[Problem statement]: Pictures in the data should be dropped; transcribe exactly the lines from the one that has "Marina Rinaldi" through the one that has "40.80€ – 40.80€".

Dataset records
------------------------------------------------------------------------

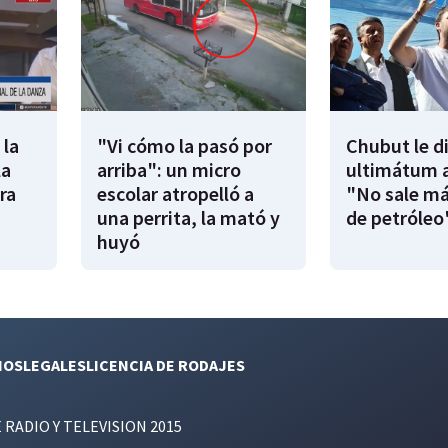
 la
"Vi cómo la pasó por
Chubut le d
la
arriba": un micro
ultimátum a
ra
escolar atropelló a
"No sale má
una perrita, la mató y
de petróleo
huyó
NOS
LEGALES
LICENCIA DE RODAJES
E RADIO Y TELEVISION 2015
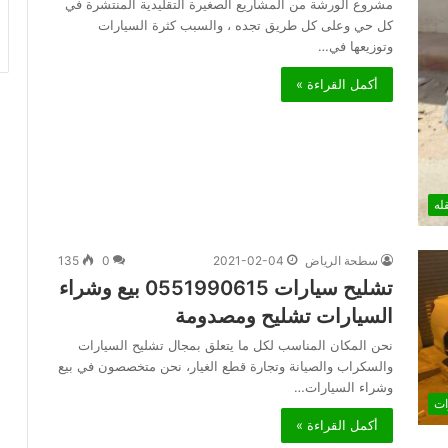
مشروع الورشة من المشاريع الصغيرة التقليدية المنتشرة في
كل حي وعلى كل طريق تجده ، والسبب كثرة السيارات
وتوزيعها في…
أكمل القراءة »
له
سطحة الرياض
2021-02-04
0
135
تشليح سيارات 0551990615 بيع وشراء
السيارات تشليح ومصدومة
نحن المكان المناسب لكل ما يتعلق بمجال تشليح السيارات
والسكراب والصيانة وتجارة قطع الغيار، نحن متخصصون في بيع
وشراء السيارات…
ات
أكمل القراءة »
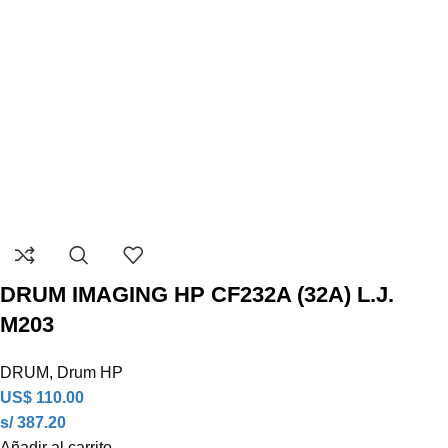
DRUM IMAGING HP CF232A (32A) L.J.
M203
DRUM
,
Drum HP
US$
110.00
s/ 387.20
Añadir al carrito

------------------------------------------------------------------------

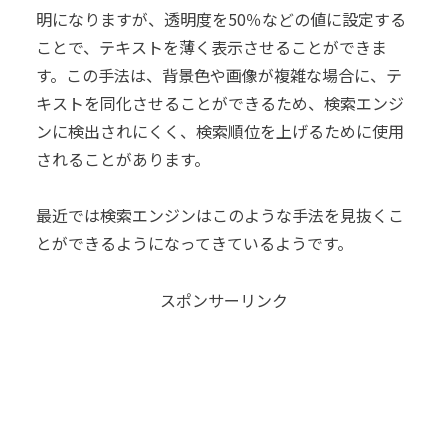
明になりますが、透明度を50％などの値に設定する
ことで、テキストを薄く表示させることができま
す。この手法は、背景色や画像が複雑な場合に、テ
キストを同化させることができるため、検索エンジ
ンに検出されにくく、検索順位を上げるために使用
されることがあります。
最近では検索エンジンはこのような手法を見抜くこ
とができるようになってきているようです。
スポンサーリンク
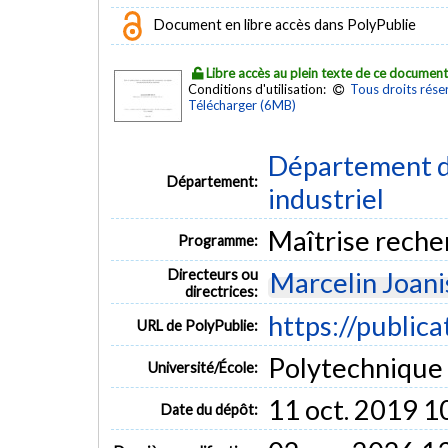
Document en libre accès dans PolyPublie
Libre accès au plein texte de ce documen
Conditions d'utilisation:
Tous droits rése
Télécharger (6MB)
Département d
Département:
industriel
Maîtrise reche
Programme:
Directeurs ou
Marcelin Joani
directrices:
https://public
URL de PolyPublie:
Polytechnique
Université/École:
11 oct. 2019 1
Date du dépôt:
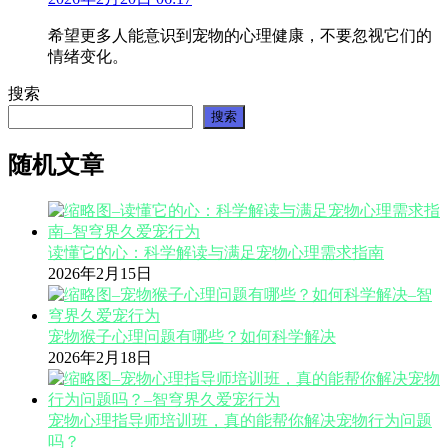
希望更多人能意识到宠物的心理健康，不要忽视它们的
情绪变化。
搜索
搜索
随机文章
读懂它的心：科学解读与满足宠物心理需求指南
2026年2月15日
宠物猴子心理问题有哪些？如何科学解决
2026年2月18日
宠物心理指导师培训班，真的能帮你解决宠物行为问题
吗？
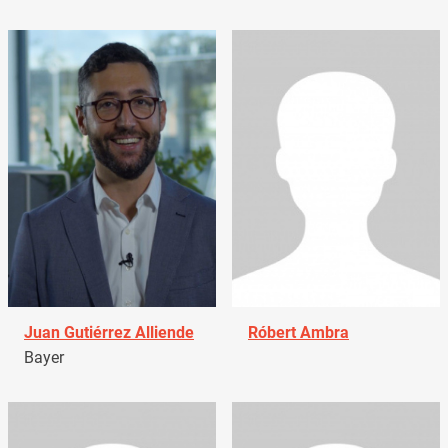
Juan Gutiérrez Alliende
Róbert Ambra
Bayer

------------------------------------------------------------------------

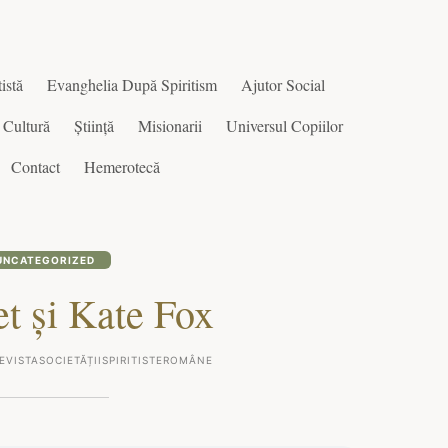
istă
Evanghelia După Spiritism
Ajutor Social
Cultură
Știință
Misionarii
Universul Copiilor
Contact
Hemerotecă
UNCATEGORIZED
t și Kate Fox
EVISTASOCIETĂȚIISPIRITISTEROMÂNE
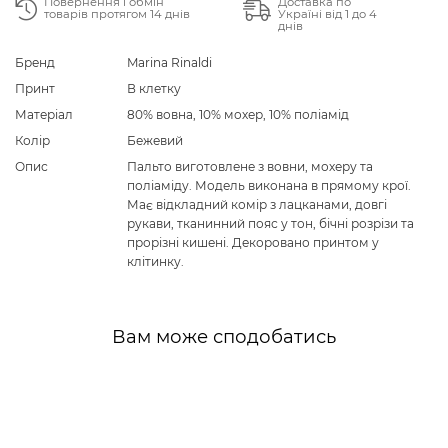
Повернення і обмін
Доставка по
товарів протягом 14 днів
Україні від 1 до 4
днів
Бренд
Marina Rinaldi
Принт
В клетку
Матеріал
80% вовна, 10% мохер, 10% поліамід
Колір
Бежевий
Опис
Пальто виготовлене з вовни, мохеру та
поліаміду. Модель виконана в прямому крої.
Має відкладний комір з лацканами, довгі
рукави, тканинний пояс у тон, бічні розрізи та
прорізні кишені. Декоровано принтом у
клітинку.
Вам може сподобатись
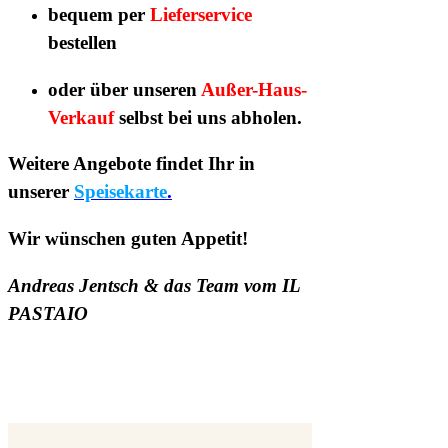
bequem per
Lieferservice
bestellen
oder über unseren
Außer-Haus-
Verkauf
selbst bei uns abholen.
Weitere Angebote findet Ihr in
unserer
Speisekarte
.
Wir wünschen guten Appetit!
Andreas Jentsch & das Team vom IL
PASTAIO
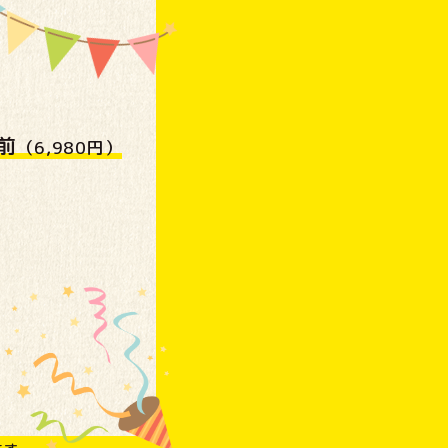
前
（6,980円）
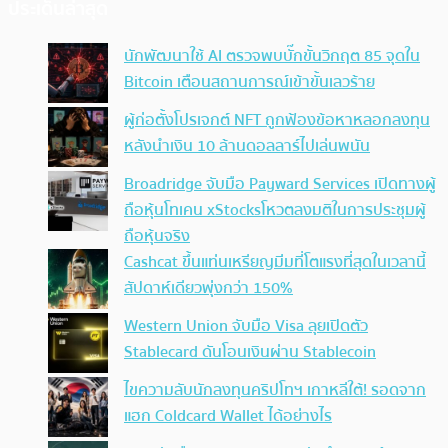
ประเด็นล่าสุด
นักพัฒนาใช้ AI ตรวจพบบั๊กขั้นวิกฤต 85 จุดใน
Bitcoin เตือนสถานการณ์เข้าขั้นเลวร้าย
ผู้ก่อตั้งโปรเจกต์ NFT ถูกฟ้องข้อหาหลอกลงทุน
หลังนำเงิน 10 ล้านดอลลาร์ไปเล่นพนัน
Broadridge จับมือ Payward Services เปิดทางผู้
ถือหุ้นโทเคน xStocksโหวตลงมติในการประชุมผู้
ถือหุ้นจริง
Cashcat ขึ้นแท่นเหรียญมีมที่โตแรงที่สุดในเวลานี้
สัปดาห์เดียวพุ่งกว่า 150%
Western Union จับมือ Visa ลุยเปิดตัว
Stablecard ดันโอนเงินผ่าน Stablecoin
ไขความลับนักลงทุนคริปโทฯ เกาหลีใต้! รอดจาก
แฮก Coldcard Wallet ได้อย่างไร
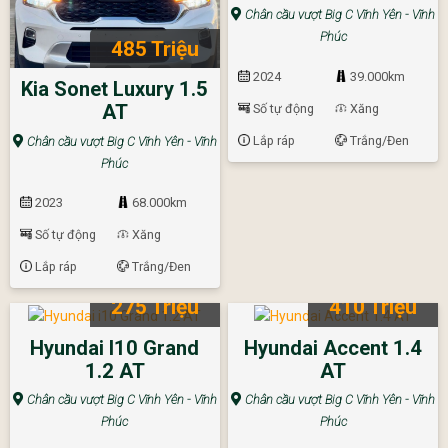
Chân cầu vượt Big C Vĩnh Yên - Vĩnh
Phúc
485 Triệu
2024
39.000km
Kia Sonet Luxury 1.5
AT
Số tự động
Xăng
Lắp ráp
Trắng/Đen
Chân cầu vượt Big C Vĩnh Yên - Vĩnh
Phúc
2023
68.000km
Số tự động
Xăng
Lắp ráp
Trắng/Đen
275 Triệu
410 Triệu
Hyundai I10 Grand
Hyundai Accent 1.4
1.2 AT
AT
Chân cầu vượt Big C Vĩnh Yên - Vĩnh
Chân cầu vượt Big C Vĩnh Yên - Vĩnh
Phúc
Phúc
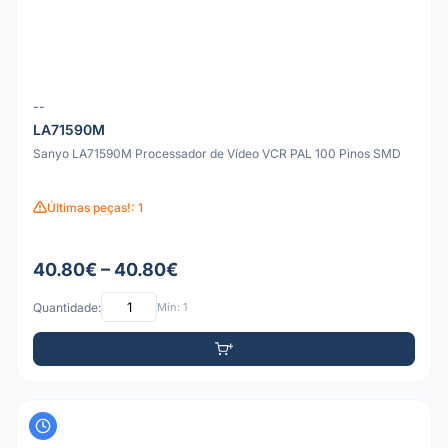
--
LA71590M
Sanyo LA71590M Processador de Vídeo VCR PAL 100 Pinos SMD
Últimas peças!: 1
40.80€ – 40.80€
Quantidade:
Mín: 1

------------------------------------------------------------------------

[Reply]:
Marina Rinaldi
Принт
В клетку
Матеріал
80% вовна, 10% мохер, 10% поліамід
Колір
Бежевий
Опис
Пальто виготовлене з вовни, мохеру та
поліаміду. Модель виконана в прямому крої.
Має відкладний комір з лацканами, довгі
рукави, тканинний пояс у тон, бічні розрізи та
прорізні кишені. Декоровано принтом у
клітинку.
Вам може сподобатись
bequem per
Lieferservice
bestellen
oder über unseren
Außer-Haus-
Verkauf
selbst bei uns abholen.
Weitere Angebote findet Ihr in
unserer
Speisekarte
.
Wir wünschen guten Appetit!
Andreas Jentsch & das Team vom IL
PASTAIO
前
（6,980円）
ประเด็นล่าสุด
นักพัฒนาใช้ AI ตรวจพบบั๊กขั้นวิกฤต 85 จุดใน
Bitcoin เตือนสถานการณ์เข้าขั้นเลวร้าย
ผู้ก่อตั้งโปรเจกต์ NFT ถูกฟ้องข้อหาหลอกลงทุน
หลังนำเงิน 10 ล้านดอลลาร์ไปเล่นพนัน
Broadridge จับมือ Payward Services เปิดทางผู้
ถือหุ้นโทเคน xStocksโหวตลงมติในการประชุมผู้
ถือหุ้นจริง
Cashcat ขึ้นแท่นเหรียญมีมที่โตแรงที่สุดในเวลานี้
สัปดาห์เดียวพุ่งกว่า 150%
Western Union จับมือ Visa ลุยเปิดตัว
Stablecard ดันโอนเงินผ่าน Stablecoin
ไขความลับนักลงทุนคริปโทฯ เกาหลีใต้! รอดจาก
แฮก Coldcard Wallet ได้อย่างไร
Chân cầu vượt Big C Vĩnh Yên - Vĩnh
Phúc
485 Triệu
2024
39.000km
Kia Sonet Luxury 1.5
AT
Số tự động
Xăng
Lắp ráp
Trắng/Đen
Chân cầu vượt Big C Vĩnh Yên - Vĩnh
Phúc
2023
68.000km
Số tự động
Xăng
Lắp ráp
Trắng/Đen
275 Triệu
410 Triệu
Hyundai I10 Grand
Hyundai Accent 1.4
1.2 AT
AT
Chân cầu vượt Big C Vĩnh Yên - Vĩnh
Chân cầu vượt Big C Vĩnh Yên - Vĩnh
Phúc
Phúc
--
LA71590M
Sanyo LA71590M Processador de Vídeo VCR PAL 100 Pinos SMD
Últimas peças!: 1
40.80€ – 40.80€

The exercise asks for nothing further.